──────── Dataset records ────────

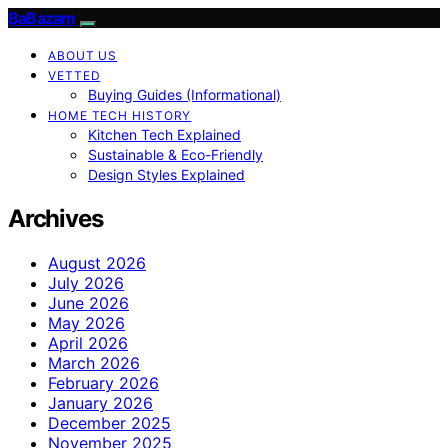
BaBazam
ABOUT US
VETTED
Buying Guides (Informational)
HOME TECH HISTORY
Kitchen Tech Explained
Sustainable & Eco-Friendly
Design Styles Explained
Archives
August 2026
July 2026
June 2026
May 2026
April 2026
March 2026
February 2026
January 2026
December 2025
November 2025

────────

### Work instructions
Reproduce every record in full. Leave out the images.

### Reply to the exercise
BaBazam
ABOUT US
VETTED
Buying Guides (Informational)
HOME TECH HISTORY
Kitchen Tech Explained
Sustainable & Eco-Friendly
Design Styles Explained
Archives
August 2026
July 2026
June 2026
May 2026
April 2026
March 2026
February 2026
January 2026
December 2025
November 2025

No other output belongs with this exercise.